Under the terms of the updated deal, Marketing Authorization for Yescarta will be transferred to Gilead Sciences K.K. next year.
A Gilead Sciences K.K.-based unit, Kite Cell Therapy Business Unit will be tasked with managing promotion activities in Japan following the authorization transfer.
Initially established in 2017, the agreement between Kite Pharma, Inc. and Daiichi Sankyo Co. grants Daiichi Sankyo exclusive rights to develop, manufacture and commercialize Yescarta in Japan.
Kite’s second manufacturing site in El Segundo, California, U.S. received the greenlight from Japanese regulatory authorities to manufacture Yescarta for Japan, and has scheduled supply production to begin in early 2023, following successful operations at the first approved axicabtagene ciloleucel treatment center in Japan.

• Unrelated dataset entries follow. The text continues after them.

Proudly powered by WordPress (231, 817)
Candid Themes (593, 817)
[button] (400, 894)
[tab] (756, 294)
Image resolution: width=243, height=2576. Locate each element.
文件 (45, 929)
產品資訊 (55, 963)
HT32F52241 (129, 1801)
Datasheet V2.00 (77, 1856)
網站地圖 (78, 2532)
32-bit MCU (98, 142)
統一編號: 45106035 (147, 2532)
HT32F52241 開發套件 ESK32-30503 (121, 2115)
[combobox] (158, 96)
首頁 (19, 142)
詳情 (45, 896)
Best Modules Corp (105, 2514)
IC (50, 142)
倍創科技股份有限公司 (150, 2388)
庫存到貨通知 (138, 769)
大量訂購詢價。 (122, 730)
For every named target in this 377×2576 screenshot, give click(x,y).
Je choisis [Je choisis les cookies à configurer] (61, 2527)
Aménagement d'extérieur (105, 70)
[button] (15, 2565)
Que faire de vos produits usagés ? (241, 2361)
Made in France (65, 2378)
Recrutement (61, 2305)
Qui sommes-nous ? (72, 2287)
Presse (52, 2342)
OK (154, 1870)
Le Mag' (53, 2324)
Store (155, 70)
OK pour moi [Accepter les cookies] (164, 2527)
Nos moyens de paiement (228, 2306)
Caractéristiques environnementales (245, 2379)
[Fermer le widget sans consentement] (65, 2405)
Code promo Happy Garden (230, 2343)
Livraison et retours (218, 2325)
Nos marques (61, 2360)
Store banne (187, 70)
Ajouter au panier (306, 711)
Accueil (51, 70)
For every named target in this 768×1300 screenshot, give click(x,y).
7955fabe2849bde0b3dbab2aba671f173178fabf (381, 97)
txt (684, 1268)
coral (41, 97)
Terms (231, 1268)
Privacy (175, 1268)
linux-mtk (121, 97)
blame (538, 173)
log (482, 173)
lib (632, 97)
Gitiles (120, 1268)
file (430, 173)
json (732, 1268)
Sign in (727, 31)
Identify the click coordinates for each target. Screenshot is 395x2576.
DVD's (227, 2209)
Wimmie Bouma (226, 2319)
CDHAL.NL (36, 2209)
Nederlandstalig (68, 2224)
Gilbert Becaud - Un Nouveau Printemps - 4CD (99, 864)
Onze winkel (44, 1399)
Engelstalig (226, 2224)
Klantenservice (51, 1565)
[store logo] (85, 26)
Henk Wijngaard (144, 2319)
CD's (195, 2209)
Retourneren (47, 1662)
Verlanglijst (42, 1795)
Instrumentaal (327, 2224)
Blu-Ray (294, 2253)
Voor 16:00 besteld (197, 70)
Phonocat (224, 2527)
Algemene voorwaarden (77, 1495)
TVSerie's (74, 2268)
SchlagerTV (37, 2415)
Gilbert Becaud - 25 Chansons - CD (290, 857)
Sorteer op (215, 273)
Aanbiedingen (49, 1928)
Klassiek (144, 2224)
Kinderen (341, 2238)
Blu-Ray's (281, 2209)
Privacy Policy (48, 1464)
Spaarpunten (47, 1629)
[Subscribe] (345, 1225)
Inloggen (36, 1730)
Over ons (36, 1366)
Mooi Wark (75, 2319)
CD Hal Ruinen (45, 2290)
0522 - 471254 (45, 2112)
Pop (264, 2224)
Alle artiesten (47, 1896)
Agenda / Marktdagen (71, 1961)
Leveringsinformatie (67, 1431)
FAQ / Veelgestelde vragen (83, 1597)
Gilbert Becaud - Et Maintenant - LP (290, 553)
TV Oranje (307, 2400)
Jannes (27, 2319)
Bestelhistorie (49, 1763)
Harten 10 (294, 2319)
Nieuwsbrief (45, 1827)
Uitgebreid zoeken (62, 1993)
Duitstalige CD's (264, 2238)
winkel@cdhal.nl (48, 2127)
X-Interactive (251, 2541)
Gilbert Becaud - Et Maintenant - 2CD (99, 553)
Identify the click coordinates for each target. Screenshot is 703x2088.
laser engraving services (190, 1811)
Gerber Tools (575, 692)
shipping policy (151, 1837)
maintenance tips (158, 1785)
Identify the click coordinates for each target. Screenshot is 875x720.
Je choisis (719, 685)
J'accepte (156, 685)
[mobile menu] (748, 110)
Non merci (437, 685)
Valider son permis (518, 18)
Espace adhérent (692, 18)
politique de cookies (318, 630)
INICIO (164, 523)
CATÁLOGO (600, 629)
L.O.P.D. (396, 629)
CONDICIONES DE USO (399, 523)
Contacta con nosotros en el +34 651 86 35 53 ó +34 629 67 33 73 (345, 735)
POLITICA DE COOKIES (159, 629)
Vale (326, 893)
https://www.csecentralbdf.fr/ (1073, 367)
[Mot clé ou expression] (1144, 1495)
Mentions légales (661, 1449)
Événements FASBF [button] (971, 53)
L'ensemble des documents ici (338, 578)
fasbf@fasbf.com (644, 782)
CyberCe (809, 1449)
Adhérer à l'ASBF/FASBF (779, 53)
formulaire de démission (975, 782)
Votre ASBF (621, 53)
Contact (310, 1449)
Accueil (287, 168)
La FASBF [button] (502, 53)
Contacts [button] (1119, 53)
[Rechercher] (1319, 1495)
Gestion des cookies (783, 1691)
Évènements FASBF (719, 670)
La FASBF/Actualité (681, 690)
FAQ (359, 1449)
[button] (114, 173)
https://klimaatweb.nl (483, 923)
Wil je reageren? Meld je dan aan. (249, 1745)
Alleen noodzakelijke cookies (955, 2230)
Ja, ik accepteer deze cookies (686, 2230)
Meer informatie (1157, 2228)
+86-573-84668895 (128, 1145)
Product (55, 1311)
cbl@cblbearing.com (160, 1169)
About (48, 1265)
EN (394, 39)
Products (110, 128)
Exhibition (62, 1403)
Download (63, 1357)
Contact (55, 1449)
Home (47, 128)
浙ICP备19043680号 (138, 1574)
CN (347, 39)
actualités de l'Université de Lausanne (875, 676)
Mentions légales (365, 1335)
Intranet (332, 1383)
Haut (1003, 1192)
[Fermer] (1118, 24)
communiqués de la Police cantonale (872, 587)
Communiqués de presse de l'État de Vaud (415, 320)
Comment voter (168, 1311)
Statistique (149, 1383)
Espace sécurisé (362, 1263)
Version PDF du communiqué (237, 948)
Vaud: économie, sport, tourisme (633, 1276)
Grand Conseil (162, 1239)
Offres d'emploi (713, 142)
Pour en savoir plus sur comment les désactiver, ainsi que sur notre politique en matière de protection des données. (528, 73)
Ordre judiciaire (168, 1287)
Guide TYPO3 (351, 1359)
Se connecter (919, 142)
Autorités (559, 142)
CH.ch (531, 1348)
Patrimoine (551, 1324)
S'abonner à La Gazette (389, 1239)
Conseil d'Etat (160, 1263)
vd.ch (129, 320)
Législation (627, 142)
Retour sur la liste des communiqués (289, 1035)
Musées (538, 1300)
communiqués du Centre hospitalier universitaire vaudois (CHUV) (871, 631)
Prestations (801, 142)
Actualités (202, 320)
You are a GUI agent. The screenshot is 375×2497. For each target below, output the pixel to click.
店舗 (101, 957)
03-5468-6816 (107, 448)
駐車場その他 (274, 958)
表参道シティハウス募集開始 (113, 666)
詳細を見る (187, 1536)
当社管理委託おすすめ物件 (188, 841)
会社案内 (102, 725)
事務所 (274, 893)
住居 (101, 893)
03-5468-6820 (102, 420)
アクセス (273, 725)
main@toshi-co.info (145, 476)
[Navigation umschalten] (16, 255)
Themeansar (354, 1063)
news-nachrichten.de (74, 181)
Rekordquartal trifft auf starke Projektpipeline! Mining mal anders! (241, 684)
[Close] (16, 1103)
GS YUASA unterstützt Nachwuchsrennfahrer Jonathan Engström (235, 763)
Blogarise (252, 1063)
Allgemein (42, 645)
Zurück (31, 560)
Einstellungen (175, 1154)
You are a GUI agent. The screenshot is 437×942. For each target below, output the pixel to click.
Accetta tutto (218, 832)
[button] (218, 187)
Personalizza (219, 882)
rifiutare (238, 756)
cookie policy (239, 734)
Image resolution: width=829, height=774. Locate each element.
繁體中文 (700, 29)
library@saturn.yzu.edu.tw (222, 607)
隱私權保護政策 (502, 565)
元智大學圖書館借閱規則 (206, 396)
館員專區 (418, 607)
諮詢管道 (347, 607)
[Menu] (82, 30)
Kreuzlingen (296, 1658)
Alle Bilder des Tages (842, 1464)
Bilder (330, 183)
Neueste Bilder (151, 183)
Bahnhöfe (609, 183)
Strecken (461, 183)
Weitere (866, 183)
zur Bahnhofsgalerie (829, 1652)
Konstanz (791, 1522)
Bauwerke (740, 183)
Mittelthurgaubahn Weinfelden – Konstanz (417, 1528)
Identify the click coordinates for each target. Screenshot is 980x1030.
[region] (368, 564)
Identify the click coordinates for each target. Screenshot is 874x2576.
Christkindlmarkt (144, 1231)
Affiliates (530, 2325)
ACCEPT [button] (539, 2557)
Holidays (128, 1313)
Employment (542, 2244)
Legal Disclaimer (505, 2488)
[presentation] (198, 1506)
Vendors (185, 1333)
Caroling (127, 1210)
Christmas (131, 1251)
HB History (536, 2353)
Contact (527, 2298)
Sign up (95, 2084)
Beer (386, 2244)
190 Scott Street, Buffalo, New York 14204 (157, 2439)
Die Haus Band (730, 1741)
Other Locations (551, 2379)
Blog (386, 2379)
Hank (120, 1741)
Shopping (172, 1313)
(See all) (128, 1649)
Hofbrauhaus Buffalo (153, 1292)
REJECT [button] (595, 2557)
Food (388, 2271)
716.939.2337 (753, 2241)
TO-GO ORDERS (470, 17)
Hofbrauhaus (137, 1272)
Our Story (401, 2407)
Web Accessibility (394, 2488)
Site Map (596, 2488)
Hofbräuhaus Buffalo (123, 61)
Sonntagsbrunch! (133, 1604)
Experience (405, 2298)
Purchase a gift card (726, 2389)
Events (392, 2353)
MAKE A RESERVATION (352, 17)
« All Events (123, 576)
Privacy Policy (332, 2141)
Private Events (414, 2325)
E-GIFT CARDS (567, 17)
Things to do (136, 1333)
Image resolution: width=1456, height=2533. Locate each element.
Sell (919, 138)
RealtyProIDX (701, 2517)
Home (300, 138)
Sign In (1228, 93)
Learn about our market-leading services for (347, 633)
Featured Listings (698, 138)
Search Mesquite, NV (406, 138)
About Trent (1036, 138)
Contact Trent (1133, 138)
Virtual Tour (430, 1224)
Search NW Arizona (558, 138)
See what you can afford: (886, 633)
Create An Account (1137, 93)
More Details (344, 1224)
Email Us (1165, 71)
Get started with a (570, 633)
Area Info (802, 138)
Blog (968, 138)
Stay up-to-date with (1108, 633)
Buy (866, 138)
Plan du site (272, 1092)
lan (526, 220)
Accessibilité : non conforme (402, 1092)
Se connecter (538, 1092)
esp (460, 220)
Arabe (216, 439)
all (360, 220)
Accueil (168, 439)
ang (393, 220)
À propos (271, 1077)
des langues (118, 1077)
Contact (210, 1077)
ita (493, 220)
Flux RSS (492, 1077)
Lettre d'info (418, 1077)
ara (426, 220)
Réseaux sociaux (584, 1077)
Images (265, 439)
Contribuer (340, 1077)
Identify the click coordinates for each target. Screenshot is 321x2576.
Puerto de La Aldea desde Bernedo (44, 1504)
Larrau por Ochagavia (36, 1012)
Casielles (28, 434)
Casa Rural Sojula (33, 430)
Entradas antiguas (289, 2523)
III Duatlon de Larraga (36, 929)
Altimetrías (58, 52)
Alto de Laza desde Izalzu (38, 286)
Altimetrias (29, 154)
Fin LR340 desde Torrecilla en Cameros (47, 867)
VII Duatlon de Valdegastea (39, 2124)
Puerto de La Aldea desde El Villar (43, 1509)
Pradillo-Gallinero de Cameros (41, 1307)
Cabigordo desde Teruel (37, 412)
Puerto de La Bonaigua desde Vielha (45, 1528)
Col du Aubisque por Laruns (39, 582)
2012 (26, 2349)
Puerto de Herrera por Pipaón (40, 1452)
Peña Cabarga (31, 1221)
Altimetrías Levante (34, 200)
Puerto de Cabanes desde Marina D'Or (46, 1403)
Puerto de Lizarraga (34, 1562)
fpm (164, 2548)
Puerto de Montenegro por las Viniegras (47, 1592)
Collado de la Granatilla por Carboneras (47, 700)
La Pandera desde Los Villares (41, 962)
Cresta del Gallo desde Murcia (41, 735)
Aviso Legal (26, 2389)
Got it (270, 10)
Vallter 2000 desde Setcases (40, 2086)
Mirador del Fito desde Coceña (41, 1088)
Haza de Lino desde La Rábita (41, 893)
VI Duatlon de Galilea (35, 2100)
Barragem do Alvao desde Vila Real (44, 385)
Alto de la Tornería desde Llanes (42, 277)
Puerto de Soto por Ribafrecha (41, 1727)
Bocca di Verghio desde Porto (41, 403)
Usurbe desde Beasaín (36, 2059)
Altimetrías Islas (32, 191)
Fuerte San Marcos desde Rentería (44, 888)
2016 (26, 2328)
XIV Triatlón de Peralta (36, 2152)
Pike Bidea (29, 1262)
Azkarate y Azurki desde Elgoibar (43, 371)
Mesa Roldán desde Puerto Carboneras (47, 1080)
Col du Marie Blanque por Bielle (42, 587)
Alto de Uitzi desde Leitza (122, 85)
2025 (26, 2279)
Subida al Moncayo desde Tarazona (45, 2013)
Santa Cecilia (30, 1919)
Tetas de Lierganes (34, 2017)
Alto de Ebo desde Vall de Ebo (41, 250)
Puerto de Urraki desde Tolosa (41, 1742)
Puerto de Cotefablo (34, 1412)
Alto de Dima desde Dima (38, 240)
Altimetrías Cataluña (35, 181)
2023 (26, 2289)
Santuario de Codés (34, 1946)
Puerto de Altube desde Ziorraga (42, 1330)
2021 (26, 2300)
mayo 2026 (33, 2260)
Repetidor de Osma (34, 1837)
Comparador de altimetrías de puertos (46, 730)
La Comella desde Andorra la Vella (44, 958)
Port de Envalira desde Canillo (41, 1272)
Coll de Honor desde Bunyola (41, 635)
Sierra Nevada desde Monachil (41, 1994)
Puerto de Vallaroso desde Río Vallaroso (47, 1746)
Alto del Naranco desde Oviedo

Now there are six existing Japanese hospitals authorized to conduct the therapy.
“We are confident that these changes will benefit patients in Japan by increasing capacity and support broader patient access to this important treatment for blood cancer patients and we remain committed to working together with Kite to ensure a smooth transfer during this transitional period,” senior executive officer, head of Japan Business Unit of Daiichi Sankyo, Shoji Hirashima, said.